▶ [What is needed]: This exercise calls for all the entries that follow to be set down exactly, without their images.

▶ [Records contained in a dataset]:
________

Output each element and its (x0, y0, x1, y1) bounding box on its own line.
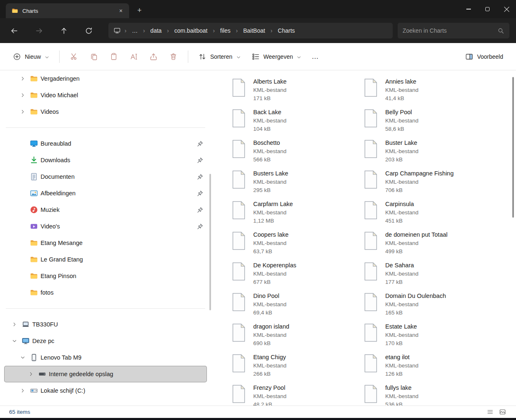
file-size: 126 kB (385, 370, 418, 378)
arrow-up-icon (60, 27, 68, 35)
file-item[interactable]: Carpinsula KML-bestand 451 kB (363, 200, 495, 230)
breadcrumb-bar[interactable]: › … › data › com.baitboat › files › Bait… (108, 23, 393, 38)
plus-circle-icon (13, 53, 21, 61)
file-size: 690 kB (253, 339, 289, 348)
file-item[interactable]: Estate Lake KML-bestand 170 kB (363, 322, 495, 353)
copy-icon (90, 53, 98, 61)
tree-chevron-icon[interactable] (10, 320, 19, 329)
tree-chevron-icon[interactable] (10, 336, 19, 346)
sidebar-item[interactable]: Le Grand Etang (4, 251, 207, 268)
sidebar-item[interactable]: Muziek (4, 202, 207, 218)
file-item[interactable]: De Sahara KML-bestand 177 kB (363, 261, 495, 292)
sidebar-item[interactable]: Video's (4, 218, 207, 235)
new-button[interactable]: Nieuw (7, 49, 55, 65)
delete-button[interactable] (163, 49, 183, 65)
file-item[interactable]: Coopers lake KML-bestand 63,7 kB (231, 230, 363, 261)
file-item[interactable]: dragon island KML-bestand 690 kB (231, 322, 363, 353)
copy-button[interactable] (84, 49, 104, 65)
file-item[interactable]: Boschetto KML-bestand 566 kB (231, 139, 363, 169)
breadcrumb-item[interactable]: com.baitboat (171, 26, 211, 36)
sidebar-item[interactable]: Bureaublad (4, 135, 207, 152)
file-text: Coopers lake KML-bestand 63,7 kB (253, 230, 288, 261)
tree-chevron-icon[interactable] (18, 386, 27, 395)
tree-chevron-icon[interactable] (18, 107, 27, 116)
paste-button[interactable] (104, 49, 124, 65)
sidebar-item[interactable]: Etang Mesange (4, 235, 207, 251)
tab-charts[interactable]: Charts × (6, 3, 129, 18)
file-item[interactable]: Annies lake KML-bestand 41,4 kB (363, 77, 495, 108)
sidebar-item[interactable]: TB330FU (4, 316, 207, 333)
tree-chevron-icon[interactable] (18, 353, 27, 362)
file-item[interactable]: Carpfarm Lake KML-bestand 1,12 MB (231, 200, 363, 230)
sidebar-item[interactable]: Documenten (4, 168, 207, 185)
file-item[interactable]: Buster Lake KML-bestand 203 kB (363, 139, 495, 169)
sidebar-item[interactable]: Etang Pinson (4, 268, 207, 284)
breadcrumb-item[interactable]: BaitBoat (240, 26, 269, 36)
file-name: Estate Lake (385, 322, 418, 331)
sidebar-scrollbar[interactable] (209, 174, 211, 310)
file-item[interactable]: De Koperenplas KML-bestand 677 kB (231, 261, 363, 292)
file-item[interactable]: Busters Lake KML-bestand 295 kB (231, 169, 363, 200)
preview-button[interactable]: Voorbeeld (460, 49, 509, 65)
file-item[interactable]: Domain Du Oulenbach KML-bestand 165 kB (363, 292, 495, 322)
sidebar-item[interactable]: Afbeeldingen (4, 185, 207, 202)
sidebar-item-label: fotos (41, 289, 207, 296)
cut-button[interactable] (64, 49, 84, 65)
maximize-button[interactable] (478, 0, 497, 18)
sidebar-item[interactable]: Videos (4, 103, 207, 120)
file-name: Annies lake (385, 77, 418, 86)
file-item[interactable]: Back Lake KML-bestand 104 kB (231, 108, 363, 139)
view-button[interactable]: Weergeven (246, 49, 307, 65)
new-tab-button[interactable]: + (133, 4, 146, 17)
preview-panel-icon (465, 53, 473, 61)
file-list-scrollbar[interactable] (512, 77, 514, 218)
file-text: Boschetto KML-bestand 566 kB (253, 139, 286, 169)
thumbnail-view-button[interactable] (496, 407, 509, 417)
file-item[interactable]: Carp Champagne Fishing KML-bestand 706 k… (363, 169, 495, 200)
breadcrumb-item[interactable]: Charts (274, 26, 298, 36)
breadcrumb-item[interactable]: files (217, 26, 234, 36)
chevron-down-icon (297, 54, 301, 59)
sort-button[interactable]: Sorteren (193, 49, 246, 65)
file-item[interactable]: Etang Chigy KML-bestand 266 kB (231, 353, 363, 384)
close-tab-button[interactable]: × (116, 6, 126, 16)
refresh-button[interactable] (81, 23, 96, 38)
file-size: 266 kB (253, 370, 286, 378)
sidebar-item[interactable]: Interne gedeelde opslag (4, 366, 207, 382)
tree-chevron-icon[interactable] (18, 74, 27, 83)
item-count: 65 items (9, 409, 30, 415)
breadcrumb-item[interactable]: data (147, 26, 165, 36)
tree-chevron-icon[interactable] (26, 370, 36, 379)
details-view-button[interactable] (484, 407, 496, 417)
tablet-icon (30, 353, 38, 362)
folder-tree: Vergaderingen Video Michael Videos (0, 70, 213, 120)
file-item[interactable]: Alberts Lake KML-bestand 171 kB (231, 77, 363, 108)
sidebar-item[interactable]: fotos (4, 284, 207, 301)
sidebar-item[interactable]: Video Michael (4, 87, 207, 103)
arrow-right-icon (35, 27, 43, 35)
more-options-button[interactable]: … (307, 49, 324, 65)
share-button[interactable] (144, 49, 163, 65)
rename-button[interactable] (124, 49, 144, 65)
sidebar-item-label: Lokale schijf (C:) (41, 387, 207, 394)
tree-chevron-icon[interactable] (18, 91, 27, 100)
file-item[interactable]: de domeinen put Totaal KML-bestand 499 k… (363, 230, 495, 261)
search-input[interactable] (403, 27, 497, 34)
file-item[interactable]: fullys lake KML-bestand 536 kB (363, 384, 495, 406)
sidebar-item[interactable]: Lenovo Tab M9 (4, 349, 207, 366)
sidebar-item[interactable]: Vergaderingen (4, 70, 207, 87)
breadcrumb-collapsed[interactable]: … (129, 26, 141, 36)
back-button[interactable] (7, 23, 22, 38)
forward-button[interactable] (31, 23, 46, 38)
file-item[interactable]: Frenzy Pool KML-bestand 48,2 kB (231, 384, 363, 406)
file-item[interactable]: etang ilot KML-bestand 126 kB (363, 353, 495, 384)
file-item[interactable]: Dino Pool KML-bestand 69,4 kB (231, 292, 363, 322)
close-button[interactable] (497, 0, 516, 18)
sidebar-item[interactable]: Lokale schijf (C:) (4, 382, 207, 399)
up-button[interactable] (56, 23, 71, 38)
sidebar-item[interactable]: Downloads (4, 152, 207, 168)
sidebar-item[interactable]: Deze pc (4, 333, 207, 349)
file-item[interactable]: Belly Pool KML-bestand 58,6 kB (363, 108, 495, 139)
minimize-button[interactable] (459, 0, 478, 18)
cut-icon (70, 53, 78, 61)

________

▶ [Your response]:
Output each element and its (x0, y0, x1, y1) bounding box on its own line.
file-size: 126 kB (385, 370, 418, 378)
arrow-up-icon (60, 27, 68, 35)
file-item[interactable]: Carpinsula KML-bestand 451 kB (363, 200, 495, 230)
breadcrumb-bar[interactable]: › … › data › com.baitboat › files › Bait… (108, 23, 393, 38)
plus-circle-icon (13, 53, 21, 61)
file-size: 690 kB (253, 339, 289, 348)
file-item[interactable]: Estate Lake KML-bestand 170 kB (363, 322, 495, 353)
copy-icon (90, 53, 98, 61)
tree-chevron-icon[interactable] (10, 320, 19, 329)
tree-chevron-icon[interactable] (10, 336, 19, 346)
sidebar-item[interactable]: Le Grand Etang (4, 251, 207, 268)
sidebar-item[interactable]: Muziek (4, 202, 207, 218)
file-item[interactable]: De Sahara KML-bestand 177 kB (363, 261, 495, 292)
sidebar-item[interactable]: Video's (4, 218, 207, 235)
new-button[interactable]: Nieuw (7, 49, 55, 65)
delete-button[interactable] (163, 49, 183, 65)
file-item[interactable]: Coopers lake KML-bestand 63,7 kB (231, 230, 363, 261)
file-item[interactable]: dragon island KML-bestand 690 kB (231, 322, 363, 353)
copy-button[interactable] (84, 49, 104, 65)
file-item[interactable]: Boschetto KML-bestand 566 kB (231, 139, 363, 169)
breadcrumb-item[interactable]: com.baitboat (171, 26, 211, 36)
sidebar-item[interactable]: Bureaublad (4, 135, 207, 152)
file-text: Coopers lake KML-bestand 63,7 kB (253, 230, 288, 261)
tree-chevron-icon[interactable] (18, 386, 27, 395)
tree-chevron-icon[interactable] (18, 107, 27, 116)
paste-button[interactable] (104, 49, 124, 65)
sidebar-item[interactable]: Etang Mesange (4, 235, 207, 251)
tab-charts[interactable]: Charts × (6, 3, 129, 18)
file-item[interactable]: Annies lake KML-bestand 41,4 kB (363, 77, 495, 108)
sidebar-item[interactable]: TB330FU (4, 316, 207, 333)
tree-chevron-icon[interactable] (18, 353, 27, 362)
file-item[interactable]: Carpfarm Lake KML-bestand 1,12 MB (231, 200, 363, 230)
sidebar-item[interactable]: Documenten (4, 168, 207, 185)
file-item[interactable]: Buster Lake KML-bestand 203 kB (363, 139, 495, 169)
sidebar-item[interactable]: Etang Pinson (4, 268, 207, 284)
breadcrumb-item[interactable]: BaitBoat (240, 26, 269, 36)
file-name: Estate Lake (385, 322, 418, 331)
sidebar-scrollbar[interactable] (209, 174, 211, 310)
file-item[interactable]: De Koperenplas KML-bestand 677 kB (231, 261, 363, 292)
file-item[interactable]: Busters Lake KML-bestand 295 kB (231, 169, 363, 200)
preview-button[interactable]: Voorbeeld (460, 49, 509, 65)
file-item[interactable]: Domain Du Oulenbach KML-bestand 165 kB (363, 292, 495, 322)
sidebar-item[interactable]: Afbeeldingen (4, 185, 207, 202)
sidebar-item-label: fotos (41, 289, 207, 296)
cut-button[interactable] (64, 49, 84, 65)
maximize-button[interactable] (478, 0, 497, 18)
sidebar-item[interactable]: Videos (4, 103, 207, 120)
file-name: Annies lake (385, 77, 418, 86)
file-item[interactable]: Back Lake KML-bestand 104 kB (231, 108, 363, 139)
view-button[interactable]: Weergeven (246, 49, 307, 65)
new-tab-button[interactable]: + (133, 4, 146, 17)
preview-panel-icon (465, 53, 473, 61)
file-list-scrollbar[interactable] (512, 77, 514, 218)
file-text: Boschetto KML-bestand 566 kB (253, 139, 286, 169)
thumbnail-view-button[interactable] (496, 407, 509, 417)
file-item[interactable]: Carp Champagne Fishing KML-bestand 706 k… (363, 169, 495, 200)
breadcrumb-item[interactable]: Charts (274, 26, 298, 36)
breadcrumb-item[interactable]: files (217, 26, 234, 36)
chevron-down-icon (297, 54, 301, 59)
sort-button[interactable]: Sorteren (193, 49, 246, 65)
file-item[interactable]: Etang Chigy KML-bestand 266 kB (231, 353, 363, 384)
close-tab-button[interactable]: × (116, 6, 126, 16)
refresh-button[interactable] (81, 23, 96, 38)
file-size: 266 kB (253, 370, 286, 378)
sidebar-item[interactable]: Interne gedeelde opslag (4, 366, 207, 382)
tree-chevron-icon[interactable] (18, 74, 27, 83)
item-count: 65 items (9, 409, 30, 415)
breadcrumb-item[interactable]: data (147, 26, 165, 36)
tree-chevron-icon[interactable] (26, 370, 36, 379)
details-view-button[interactable] (484, 407, 496, 417)
tablet-icon (30, 353, 38, 362)
folder-tree: Vergaderingen Video Michael Videos (0, 70, 213, 120)
file-item[interactable]: Alberts Lake KML-bestand 171 kB (231, 77, 363, 108)
sidebar-item[interactable]: fotos (4, 284, 207, 301)
sidebar-item[interactable]: Video Michael (4, 87, 207, 103)
arrow-right-icon (35, 27, 43, 35)
more-options-button[interactable]: … (307, 49, 324, 65)
share-button[interactable] (144, 49, 163, 65)
rename-button[interactable] (124, 49, 144, 65)
sidebar-item-label: Lokale schijf (C:) (41, 387, 207, 394)
tree-chevron-icon[interactable] (18, 91, 27, 100)
file-item[interactable]: de domeinen put Totaal KML-bestand 499 k… (363, 230, 495, 261)
search-input[interactable] (403, 27, 497, 34)
file-item[interactable]: fullys lake KML-bestand 536 kB (363, 384, 495, 406)
sidebar-item[interactable]: Lenovo Tab M9 (4, 349, 207, 366)
sidebar-item[interactable]: Vergaderingen (4, 70, 207, 87)
breadcrumb-collapsed[interactable]: … (129, 26, 141, 36)
back-button[interactable] (7, 23, 22, 38)
forward-button[interactable] (31, 23, 46, 38)
file-item[interactable]: Frenzy Pool KML-bestand 48,2 kB (231, 384, 363, 406)
file-item[interactable]: etang ilot KML-bestand 126 kB (363, 353, 495, 384)
file-item[interactable]: Dino Pool KML-bestand 69,4 kB (231, 292, 363, 322)
close-button[interactable] (497, 0, 516, 18)
sidebar-item[interactable]: Lokale schijf (C:) (4, 382, 207, 399)
up-button[interactable] (56, 23, 71, 38)
sidebar-item[interactable]: Downloads (4, 152, 207, 168)
sidebar-item[interactable]: Deze pc (4, 333, 207, 349)
file-item[interactable]: Belly Pool KML-bestand 58,6 kB (363, 108, 495, 139)
minimize-button[interactable] (459, 0, 478, 18)
cut-icon (70, 53, 78, 61)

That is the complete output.